“O humor é a única maneira de dizer a verdade sem que nos queiram assassinar”: juro-vos que foi a primeira frase que li quando abri o livro ao calhas. Como podem calcular, foi amor à primeira frase.
Essa é uma das coisas boas de ‘O sexo das mulheres’: pode abrir-se em qualquer página e há sempre qualquer coisa interessante para aprender, refletir, recordar ou discordar. Atenção: isto não é um livro de auto-ajuda, de auto-desajuda, de frases para espetar no Instagram (embora haja muitas pérolas como a de cima) ou de alguma coisa parecida com querer transformar-nos em novas mulheres.
O que não quer dizer que não o faça. O que eu quero dizer é que não há aquilo de uma pessoa estar a seguir uma história, ler 2 páginas hoje, depois fica sem ler durante uma semana, depois quando volta já não se lembra de nada do que aconteceu e tem de voltar atrás, enfim, quem tem uma vida mais stressada sabe do que eu estou a falar.
No entanto, há uma linha condutora neste livro, e dito tudo o que ficou para trás, uma vez que o comece, é pouco provável que vá conseguir parar.
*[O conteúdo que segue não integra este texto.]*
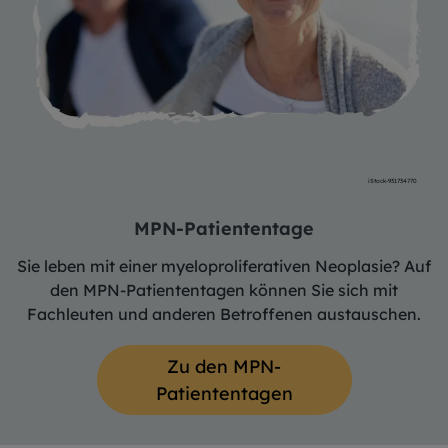
iStock-931734770
MPN-Patiententage
Sie leben mit einer myeloproliferativen Neoplasie? Auf
den MPN-Patiententagen können Sie sich mit
Fachleuten und anderen Betroffenen austauschen.
Zu den MPN-
Patiententagen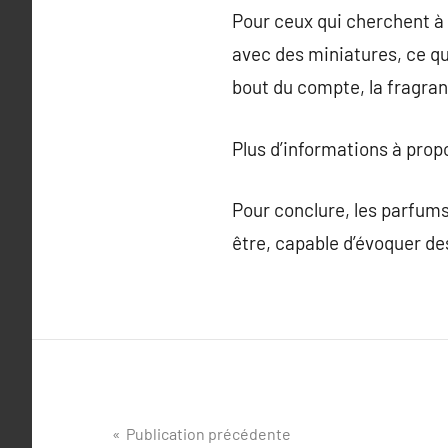
Pour ceux qui cherchent 
avec des miniatures, ce qu
bout du compte, la fragran
Plus d’informations à pro
Pour conclure, les parfums
être, capable d’évoquer d
Navigation
Publication précédente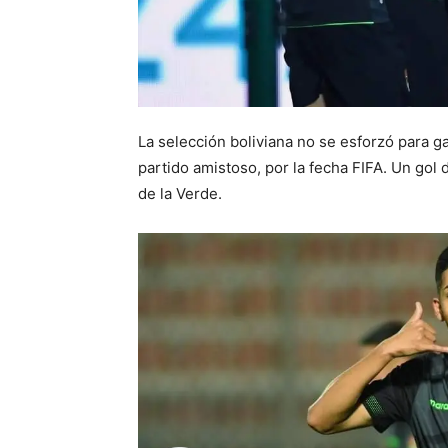
La selección boliviana no se esforzó para g
partido amistoso, por la fecha FIFA. Un gol d
de la Verde.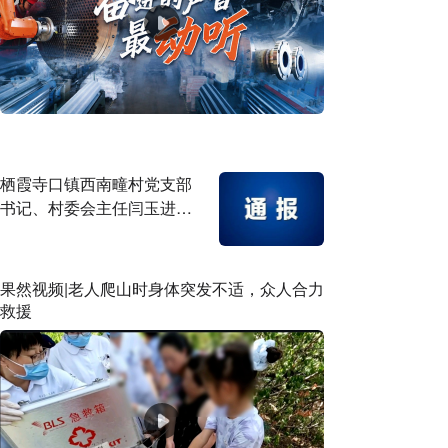
栖霞寺口镇西南疃村党支部
书记、村委会主任闫玉进正
接受审查调查
果然视频|老人爬山时身体突发不适，众人合力
救援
Ok, então, o sexo das mulheres. A autora, a francesa Anne Akrish (filha de mãe polinésia e pai tunisino), foi jornalista e ficou famosa por não ter papas na língua. Aqui percebe-se porquê.
O fim é o princípio: “Esta é a história de uma mulher animada pela raiva que requer reparação para o seu sexo e procura salvar-se.”
Aqui se fala, a reboque de terríveis histórias pessoais, de sexo mas de muitas outras coisas: de violação, desejo, negação, maternidade, dor. Claro que também se fala de temas tão atuais como consentimento, Me Too, caça às bruxas, de onde fica a sedução no meio disto tudo, e onde pára a relação entre os sexos.
Mais do que respostas, Anne Akrish apresenta perguntas: que tipo de narrativas vamos ter daqui para a frente? De que tipo de heroínas precisamos? Que tipo de histórias vamos contar, que não as de mata-e-morre impostas pelos homens? “Agora que temos a pena na mão”, diz a certa altura, “quem poderá parar-nos? Temos doravante de decidir de que maneira fazer uso deste novo poder. Porque a controvérsia, o desacordo, a lut, a divergência, produzem ódio, é certo, mas produzem também sentido e histórias.”
Torrencial, intenso, cómico, dramático, profundo e tudo isto ao mesmo tempo, merece todas as leitoras que conseguir encontrar no seu caminho.